*Task description*
Only one thing is required: the number of lines in the entries below that contain "копирайтером".

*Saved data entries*

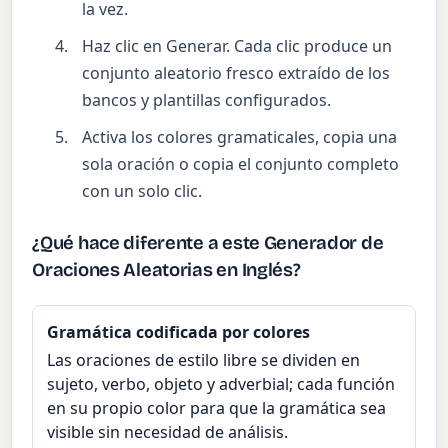
la vez.
Haz clic en Generar. Cada clic produce un
conjunto aleatorio fresco extraído de los
bancos y plantillas configurados.
Activa los colores gramaticales, copia una
sola oración o copia el conjunto completo
con un solo clic.
¿Qué hace diferente a este Generador de
Oraciones Aleatorias en Inglés?
Gramática codificada por colores
Las oraciones de estilo libre se dividen en
sujeto, verbo, objeto y adverbial; cada función
en su propio color para que la gramática sea
visible sin necesidad de análisis.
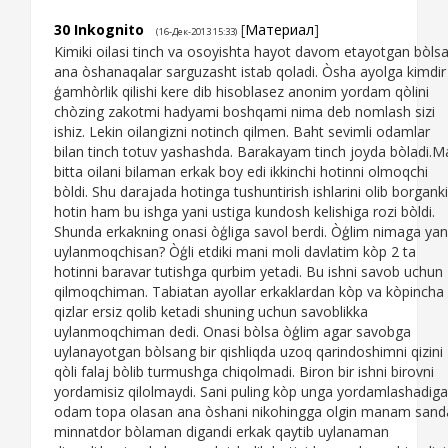
30
Inkognito
[
Материал
]
(16-Дек-2013 15:33)
Kimiki oilasi tinch va osoyishta hayot davom etayotgan bòls
ana òshanaqalar sarguzasht istab qoladi. Òsha ayolga kimdir
ģamhòrlik qilishi kere dib hisoblasez anonim yordam qòlini
chòzing zakotmi hadyami boshqami nima deb nomlash sizi
ishiz. Lekin oilangizni notinch qilmen. Baht sevimli odamlar
bilan tinch totuv yashashda. Barakayam tinch joyda bòladi.M
bitta oilani bilaman erkak boy edi ikkinchi hotinni olmoqchi
bòldi. Shu darajada hotinga tushuntirish ishlarini olib borganki
hotin ham bu ishga yani ustiga kundosh kelishiga rozi bòldi.
Shunda erkakning onasi òģliga savol berdi. Òģlim nimaga ya
uylanmoqchisan? Òģli etdiki mani moli davlatim kòp 2 ta
hotinni baravar tutishga qurbim yetadi. Bu ishni savob uchun
qilmoqchiman. Tabiatan ayollar erkaklardan kòp va kòpincha
qizlar ersiz qolib ketadi shuning uchun savoblikka
uylanmoqchiman dedi. Onasi bòlsa òģlim agar savobga
uylanayotgan bòlsang bir qishliqda uzoq qarindoshimni qizini
qòli falaj bòlib turmushga chiqolmadi. Biron bir ishni birovni
yordamisiz qilolmaydi. Sani puling kòp unga yordamlashadig
odam topa olasan ana òshani nikohingga olgin manam sand
minnatdor bòlaman digandi erkak qaytib uylanaman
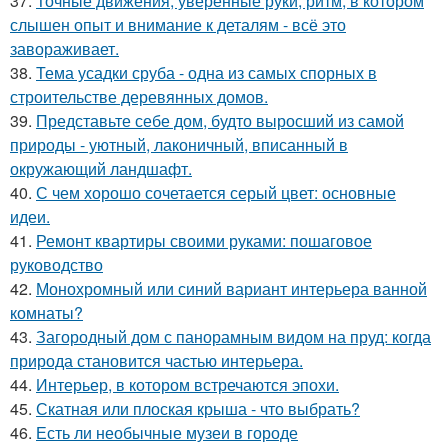
37.
Точные движения, уверенные руки, ритм, в котором
слышен опыт и внимание к деталям - всё это
завораживает.
38.
Тема усадки сруба - одна из самых спорных в
строительстве деревянных домов.
39.
Представьте себе дом, будто выросший из самой
природы - уютный, лаконичный, вписанный в
окружающий ландшафт.
40.
С чем хорошо сочетается серый цвет: основные
идеи.
41.
Ремонт квартиры своими руками: пошаговое
руководство
42.
Монохромный или синий вариант интерьера ванной
комнаты?
43.
Загородный дом с панорамным видом на пруд: когда
природа становится частью интерьера.
44.
Интерьер, в котором встречаются эпохи.
45.
Скатная или плоская крыша - что выбрать?
46.
Есть ли необычные музеи в городе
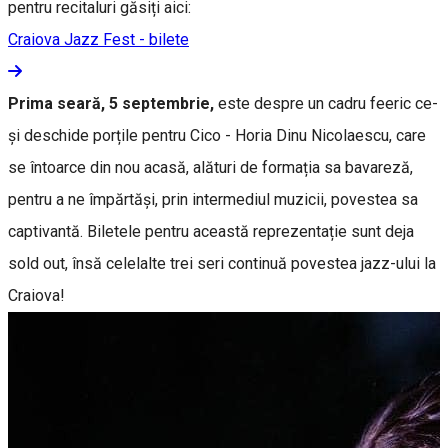
pentru recitaluri găsiți aici:
Craiova Jazz Fest - bilete
Prima seară, 5 septembrie,
este despre un cadru feeric ce-
și deschide porțile pentru Cico - Horia Dinu Nicolaescu, care
se întoarce din nou acasă, alături de formația sa bavareză,
pentru a ne împărtăși, prin intermediul muzicii, povestea sa
captivantă. Biletele pentru această reprezentație sunt deja
sold out, însă celelalte trei seri continuă povestea jazz-ului la
Craiova!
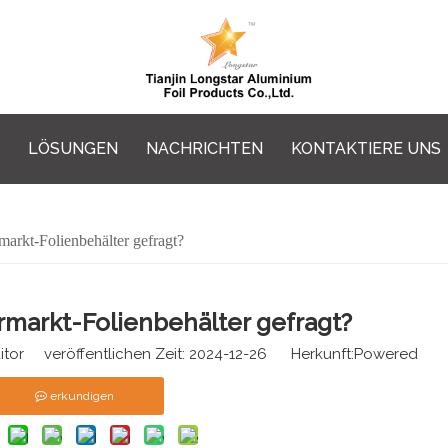
LÖSUNGEN
NACHRICHTEN
KONTAKTIERE UNS
arkt-Folienbehälter gefragt?
markt-Folienbehälter gefragt?
tor veröffentlichen Zeit: 2024-12-26 Herkunft:
Powered
erkundigen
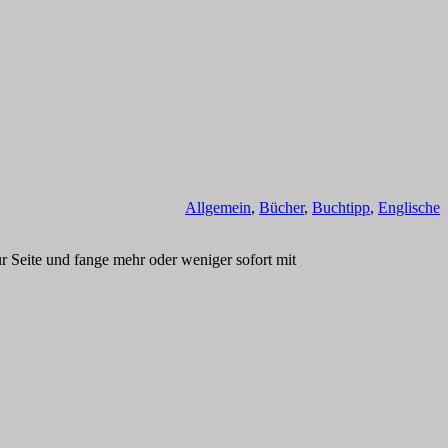
Allgemein
,
Bücher
,
Buchtipp
,
Englische
ur Seite und fange mehr oder weniger sofort mit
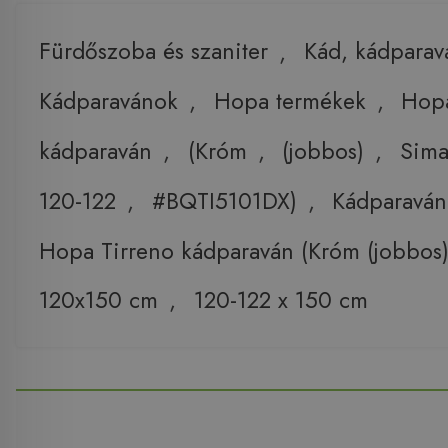
Fürdőszoba és szaniter
,
Kád, kádparav
Kádparavánok
,
Hopa termékek
,
Hop
kádparaván
,
(Króm
,
(jobbos)
,
Sim
120-122
,
#BQTI5101DX)
,
Kádparavá
Hopa Tirreno kádparaván (Króm (jobbos
120x150 cm
,
120-122 x 150 cm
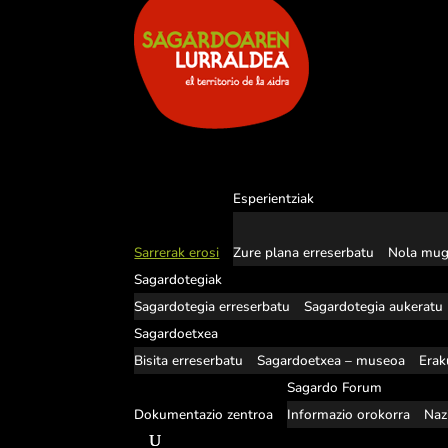
Esperientziak
Sarrerak erosi
Zure plana erreserbatu
Nola mug
Sagardotegiak
Sagardotegia erreserbatu
Sagardotegia aukeratu
Sagardoetxea
Bisita erreserbatu
Sagardoetxea – museoa
Erak
Sagardo Forum
Dokumentazio zentroa
Informazio orokorra
Naz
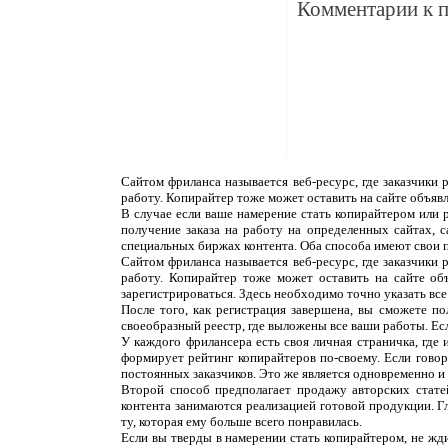
Комментарии к 
Сайтом фриланса называется веб-ресурс, где заказчики
работу. Копирайтер тоже может оставить на сайте объяв
В случае если ваше намерение стать копирайтером или 
получение заказа на работу на определенных сайтах, 
специальных биржах контента. Оба способа имеют свои 
Сайтом фриланса называется веб-ресурс, где заказчики
работу. Копирайтер тоже может оставить на сайте об
зарегистрироваться. Здесь необходимо точно указать все
После того, как регистрация завершена, вы сможете п
своеобразный реестр, где выложены все ваши работы. Ес
У каждого фрилансера есть своя личная страничка, где
формирует рейтинг копирайтеров по-своему. Если говор
постоянных заказчиков. Это же является одновременно и н
Второй способ предполагает продажу авторских статей
контента занимаются реализацией готовой продукции. Г
ту, которая ему больше всего понравилась.
Если вы тверды в намерении стать копирайтером, не жди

*Solution for this task*
2